Le biopic est un genre cinématographique particulièrement risqué, qui donne presque toujours lieu à de mauvais films, mais offre également l’occasion de rafler de nombreuses récompenses aux Oscars (ce qui explique sans doute l’attrait des acteurs et cinéastes pour ces mascarades souvent pénibles).
« Pawn Sacrifice », ou « Le Prodige » est un film d’Edward Zwick consacré à la vie du joueur d’échecs américain Bobby Fischer.

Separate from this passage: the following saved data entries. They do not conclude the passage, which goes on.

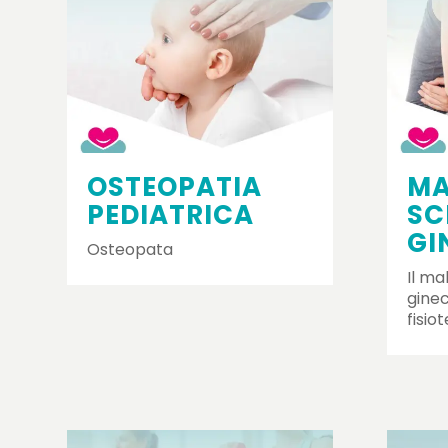
OSTEOPATIA
MA
PEDIATRICA
SC
GI
Osteopata
Il ma
ginec
fisio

Même à un néophyte total, le nom de Fischer pourra dire quelque chose. Outre sa célébrité, due au jeu, Fischer avait pris pour habitude de multiplier – en particulier dans ses dernières années – les propos antisémites, anti-américains, anti-tout… C’est d’autant plus dommage que le caractère peu recommandable du bonhomme fait parfois oublier son indéniable talent pour le jeu d’échecs (il est considéré comme l’un des plus grands joueurs de tous les temps). La renommée de Fischer, avant ses déviances et sa paranoïa, provient du championnat du monde qu’il disputa en 1972 face au russe Boris Spassky, une rencontre lourde de de sens dans ce contexte de Guerre Froide.

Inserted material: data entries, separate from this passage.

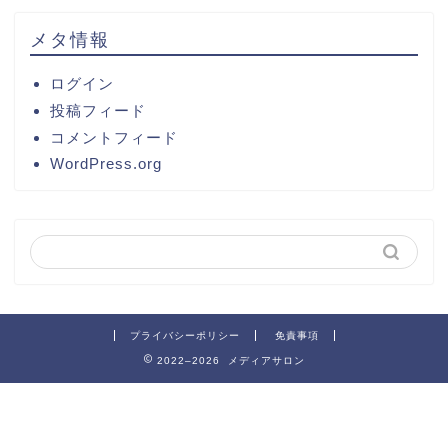
メタ情報
ログイン
投稿フィード
コメントフィード
WordPress.org
プライバシーポリシー
免責事項
2022–2026 メディアサロン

C’est l’évènement sur lequel le film de Zwick se concentre. Après une brève introduction, Zwick fait le choix de se focaliser sur la préparation de Fischer pour le match, ses difficultés rencontrées (liées à son caractère). Enfin un biopic ne se contentant pas d’énumérer platement toutes les péripéties de la vie d’un personnage historique ! En choisissant de ne traiter que cet évènement – clairement le pinacle de la carrière de Fischer – Zwick peut se consacrer à un seul sujet. Cela lui donne tout loisir de développer ses personnages, de couper le superflu et de ne montrer que l’intéressant.

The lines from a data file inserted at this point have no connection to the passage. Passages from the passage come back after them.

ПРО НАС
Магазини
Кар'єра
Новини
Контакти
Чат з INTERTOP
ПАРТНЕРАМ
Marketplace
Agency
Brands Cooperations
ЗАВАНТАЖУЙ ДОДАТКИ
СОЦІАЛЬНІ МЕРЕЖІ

Le film est servi par une réalisation plutôt sobre, ce qui est assez rare de nos jours pour le souligner. D’une manière générale, Zwick réussit assez bien à recréer l’atmosphère particulière de la compétition, et à rendre intéressant le jeu d’échecs. Au contraire d’un sport très visuel, les échecs ne constituent pas un jeu spectaculaire. Le néophyte ne comprendra pas la moindre position, et même un initié ne sera pas beaucoup plus à même de mesurer le génie de joueurs de ce niveau. La difficulté, pour le metteur en scène, consiste alors à rendre une partie vivante et attractive pour tous les spectateurs, en lui communiquant les enjeux et les instants clé. À cet égard, il convient de saluer les efforts de Zwick. Les quelques parties montrées à l’écran ont lieu dans une ambiance tendue, et sont analysées en quasi temps réel par d’autres personnages du film, permettant au public, sinon d’apprécier, au moins de comprendre le jeu qui se déroule sous ses yeux.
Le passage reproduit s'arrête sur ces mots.